*** Records supplied Section Begins ***

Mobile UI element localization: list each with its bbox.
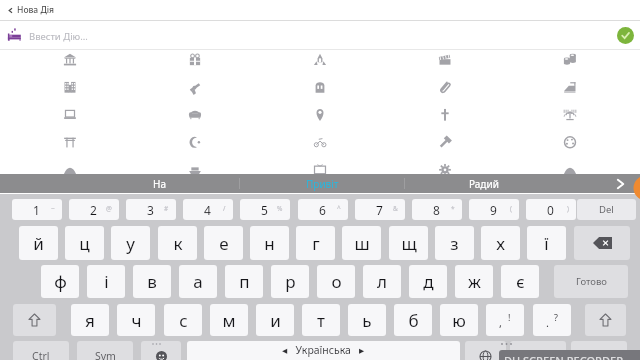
button[interactable]: . — [533, 304, 571, 336]
button[interactable]: н — [250, 226, 289, 260]
button[interactable]: 5 — [240, 199, 290, 220]
button[interactable]: п — [225, 265, 263, 298]
staticText: / — [223, 204, 226, 213]
staticText: ш — [354, 232, 370, 255]
button[interactable]: ж — [455, 265, 493, 298]
staticText: є — [516, 270, 525, 293]
button[interactable] — [571, 341, 627, 360]
staticText: ~ — [51, 204, 55, 213]
staticText: р — [285, 270, 296, 293]
staticText: в — [147, 270, 157, 293]
staticText: % — [277, 204, 283, 213]
button[interactable]: Backspace — [574, 226, 630, 260]
button[interactable]: ї — [527, 226, 566, 260]
button[interactable]: ◂ Українська ▸ — [187, 341, 460, 360]
button[interactable]: л — [363, 265, 401, 298]
button[interactable]: я — [71, 304, 109, 336]
button[interactable]: Shift — [13, 304, 56, 336]
button[interactable]: с — [164, 304, 202, 336]
staticText: 2 — [90, 202, 97, 218]
staticText: ж — [468, 270, 481, 293]
staticText: я — [85, 309, 95, 332]
button[interactable]: д — [409, 265, 447, 298]
button[interactable]: Change language — [465, 341, 506, 360]
button[interactable]: ш — [342, 226, 381, 260]
staticText: На — [153, 177, 166, 191]
staticText: н — [264, 232, 275, 255]
staticText: Del — [599, 203, 614, 216]
staticText: * — [451, 204, 455, 213]
button[interactable]: ч — [117, 304, 155, 336]
staticText: ) — [567, 204, 569, 213]
button[interactable]: Backspace — [574, 226, 630, 260]
button[interactable]: 4 — [183, 199, 233, 220]
button[interactable]: Del — [577, 199, 636, 220]
button[interactable]: б — [394, 304, 432, 336]
button[interactable]: ц — [65, 226, 104, 260]
button[interactable]: р — [271, 265, 309, 298]
button[interactable]: 1 — [12, 199, 62, 220]
button[interactable]: Emoji — [141, 341, 181, 360]
button[interactable]: м — [210, 304, 248, 336]
button[interactable]: 2 — [69, 199, 119, 220]
button[interactable]: щ — [389, 226, 428, 260]
button[interactable]: Shift — [585, 304, 626, 336]
staticText: ! — [508, 311, 511, 323]
button[interactable]: Sym — [77, 341, 133, 360]
button[interactable]: і — [87, 265, 125, 298]
button[interactable]: е — [204, 226, 243, 260]
button[interactable]: Shift — [13, 304, 56, 336]
staticText: 7 — [376, 202, 383, 218]
button[interactable]: о — [317, 265, 355, 298]
button[interactable]: з — [435, 226, 474, 260]
button[interactable]: Нова Дія — [0, 0, 640, 20]
staticText: ц — [79, 232, 90, 255]
staticText: Привіт — [306, 177, 339, 191]
button[interactable]: к — [158, 226, 197, 260]
staticText: о — [331, 270, 342, 293]
staticText: т — [317, 309, 325, 332]
button[interactable]: г — [296, 226, 335, 260]
staticText: і — [104, 270, 109, 293]
staticText: Ввести Дію... — [29, 30, 88, 43]
button[interactable]: 7 — [355, 199, 405, 220]
button[interactable]: и — [256, 304, 294, 336]
staticText: м — [222, 309, 236, 332]
button[interactable]: а — [179, 265, 217, 298]
button[interactable]: ю — [440, 304, 478, 336]
button[interactable]: є — [501, 265, 539, 298]
button[interactable]: 6 — [298, 199, 348, 220]
button[interactable]: ф — [41, 265, 79, 298]
button[interactable]: 8 — [412, 199, 462, 220]
button[interactable]: Change language — [465, 341, 506, 360]
staticText: к — [173, 232, 183, 255]
staticText: б — [408, 309, 419, 332]
staticText: Готово — [576, 275, 607, 288]
button[interactable]: й — [19, 226, 58, 260]
button[interactable]: More suggestions — [604, 174, 636, 193]
staticText: 3 — [147, 202, 154, 218]
staticText: х — [496, 232, 505, 255]
staticText: 8 — [433, 202, 440, 218]
button[interactable]: х — [481, 226, 520, 260]
button[interactable] — [510, 341, 566, 360]
button[interactable]: Готово — [554, 265, 628, 298]
staticText: . — [546, 315, 549, 330]
button[interactable]: На — [80, 174, 239, 193]
button[interactable]: Привіт — [240, 174, 404, 193]
button[interactable]: Shift — [585, 304, 626, 336]
staticText: # — [164, 204, 169, 213]
button[interactable]: т — [302, 304, 340, 336]
button[interactable]: Радий — [405, 174, 562, 193]
button[interactable]: Emoji — [141, 341, 181, 360]
button[interactable]: в — [133, 265, 171, 298]
button[interactable]: ь — [348, 304, 386, 336]
button[interactable]: 9 — [469, 199, 519, 220]
button[interactable]: , — [486, 304, 524, 336]
button[interactable]: 3 — [126, 199, 176, 220]
button[interactable]: у — [111, 226, 150, 260]
button[interactable]: 0 — [526, 199, 576, 220]
button[interactable]: Confirm — [617, 27, 634, 44]
staticText: ? — [554, 311, 558, 323]
button[interactable]: Ctrl — [13, 341, 69, 360]
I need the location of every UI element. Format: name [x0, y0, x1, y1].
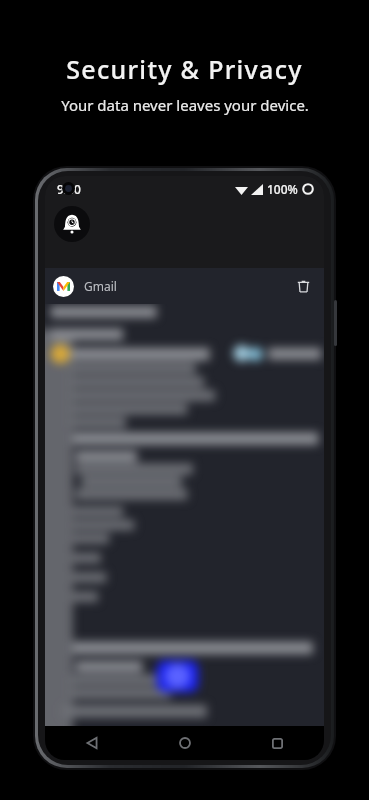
button[interactable] [45, 304, 324, 726]
button[interactable]: Recent apps [231, 726, 324, 760]
staticText: Your data never leaves your device. [61, 95, 309, 115]
button[interactable]: Back [45, 726, 138, 760]
button[interactable]: Delete notification [292, 275, 314, 297]
button[interactable]: Gmail [45, 268, 324, 304]
staticText: Security & Privacy [66, 52, 303, 86]
button[interactable]: Snoozed notification [54, 206, 90, 242]
staticText: 9:00 [57, 181, 81, 197]
staticText: 100% [267, 181, 298, 197]
button[interactable]: Home [138, 726, 231, 760]
staticText: Gmail [84, 278, 117, 294]
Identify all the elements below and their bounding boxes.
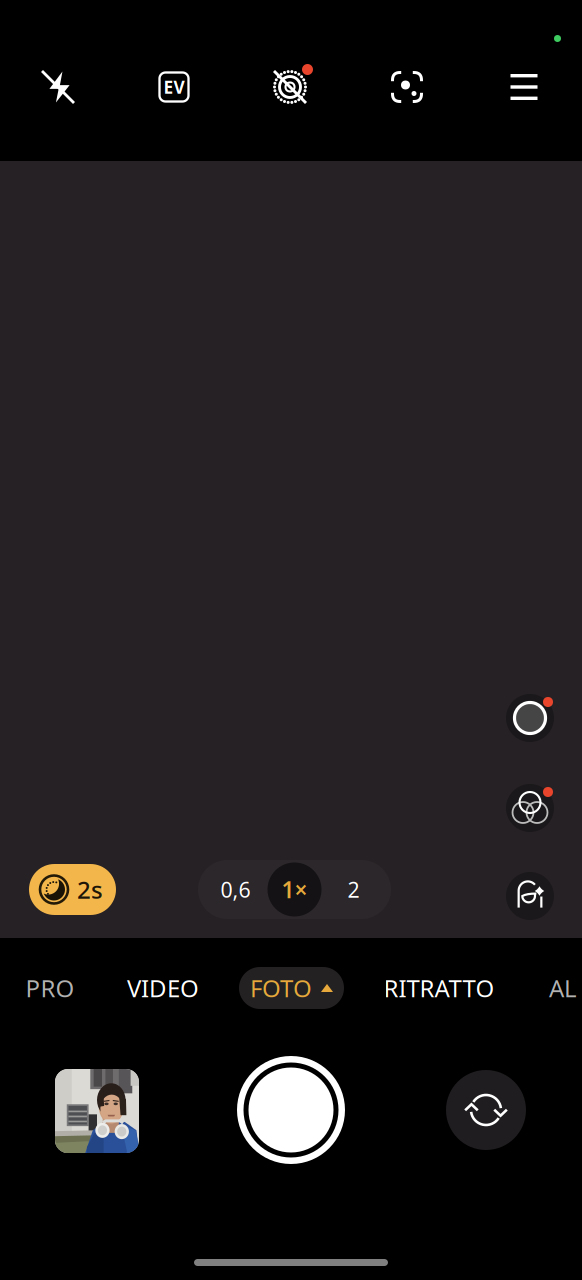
button[interactable]: Take photo [237, 1056, 345, 1164]
staticText: 2s [77, 874, 103, 906]
button[interactable]: AL [549, 966, 582, 1010]
staticText: PRO [26, 972, 74, 1004]
button[interactable]: Beauty mode [501, 867, 559, 925]
button[interactable]: Lens scan [379, 59, 435, 115]
button[interactable]: VIDEO [117, 966, 209, 1010]
staticText: 1× [282, 874, 308, 904]
button[interactable]: Photo gallery [55, 1069, 139, 1153]
button[interactable]: Colour filters [501, 779, 559, 837]
staticText: AL [549, 972, 577, 1004]
staticText: FOTO [250, 972, 312, 1004]
button[interactable]: Exposure compensation [146, 59, 202, 115]
button[interactable]: More settings [496, 59, 552, 115]
staticText: RITRATTO [384, 972, 494, 1004]
button[interactable]: 0,6 [198, 860, 391, 919]
staticText: VIDEO [127, 972, 199, 1004]
button[interactable]: RITRATTO [379, 966, 499, 1010]
button[interactable]: Aperture [501, 689, 559, 747]
button[interactable]: 2s [29, 864, 116, 915]
staticText: 2 [348, 875, 360, 904]
button[interactable]: FOTO [239, 967, 344, 1009]
button[interactable]: Flash off [30, 59, 86, 115]
button[interactable]: AI scene detection off [262, 59, 318, 115]
button[interactable]: PRO [12, 966, 88, 1010]
staticText: 0,6 [220, 875, 250, 904]
staticText: EV [164, 76, 184, 98]
button[interactable]: Switch camera [446, 1070, 526, 1150]
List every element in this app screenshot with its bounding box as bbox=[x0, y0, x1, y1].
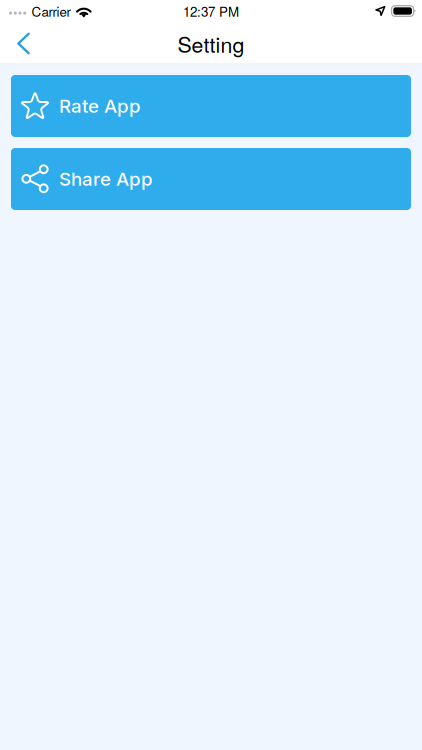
staticText: Rate App bbox=[59, 95, 141, 117]
button[interactable]: Back bbox=[0, 22, 44, 65]
staticText: Setting bbox=[178, 28, 244, 59]
staticText: Carrier bbox=[31, 2, 70, 21]
button[interactable]: Share App bbox=[11, 148, 411, 210]
staticText: 12:37 PM bbox=[183, 2, 239, 21]
button[interactable]: Rate App bbox=[11, 75, 411, 137]
staticText: Share App bbox=[59, 168, 153, 190]
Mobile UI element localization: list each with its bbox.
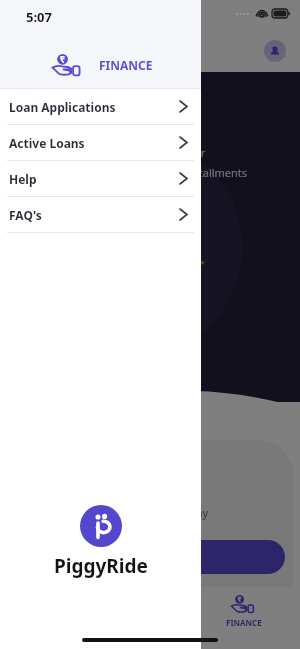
staticText: Loan Applications [9, 99, 116, 115]
staticText: Pay the fee of your institute on your [20, 145, 206, 160]
staticText: FINANCE [99, 57, 153, 73]
button[interactable]: Profile [264, 40, 286, 62]
staticText: behalf and pay in easy monthly installme… [20, 165, 248, 180]
button[interactable]: FAQ's [0, 197, 201, 233]
button[interactable]: Apply Now [20, 540, 285, 574]
staticText: 5:07 [26, 8, 52, 26]
button[interactable]: Active Loans [0, 125, 201, 161]
button[interactable]: FINANCE [52, 54, 153, 76]
staticText: Active Loans [9, 135, 85, 151]
staticText: Help [9, 171, 37, 187]
button[interactable]: Help [0, 161, 201, 197]
staticText: Fee" to know your limit to pay [20, 524, 174, 539]
staticText: PiggyRide [54, 553, 148, 579]
staticText: FINANCE [226, 617, 262, 628]
button[interactable]: Loan Applications [0, 89, 201, 125]
staticText: Go to Finance tab & select "Academy [20, 505, 209, 520]
staticText: Apply Now [120, 549, 185, 565]
staticText: FAQ's [9, 207, 42, 223]
button[interactable]: FINANCE [222, 591, 266, 632]
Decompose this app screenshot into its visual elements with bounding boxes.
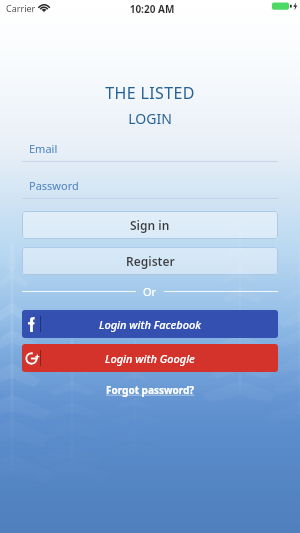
staticText: Login with Google xyxy=(105,351,195,366)
staticText: 10:20 AM xyxy=(2,2,300,16)
staticText: Login with Facebook xyxy=(99,317,201,332)
button[interactable]: Login with Google xyxy=(22,344,278,372)
staticText: THE LISTED xyxy=(0,82,300,104)
staticText: LOGIN xyxy=(0,109,300,128)
button[interactable]: Forgot password? xyxy=(100,381,201,399)
staticText: Email xyxy=(29,141,58,156)
button[interactable]: Password xyxy=(22,174,278,199)
button[interactable]: Email xyxy=(22,137,278,162)
button[interactable]: Register xyxy=(22,247,278,275)
staticText: Sign in xyxy=(130,217,170,233)
staticText: Carrier xyxy=(6,2,36,14)
button[interactable]: Sign in xyxy=(22,211,278,239)
staticText: Or xyxy=(143,284,157,299)
staticText: Forgot password? xyxy=(106,383,195,397)
staticText: Password xyxy=(29,178,79,193)
button[interactable]: Login with Facebook xyxy=(22,310,278,338)
staticText: Register xyxy=(126,253,175,269)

*** Records supplied Section Ends ***

■ **Your instructions**: All lines of the entries containing the string "Gmail" must be shown in full.

■ **Reply**:
button[interactable]: Gmail [45, 268, 324, 304]
staticText: Gmail [84, 278, 117, 294]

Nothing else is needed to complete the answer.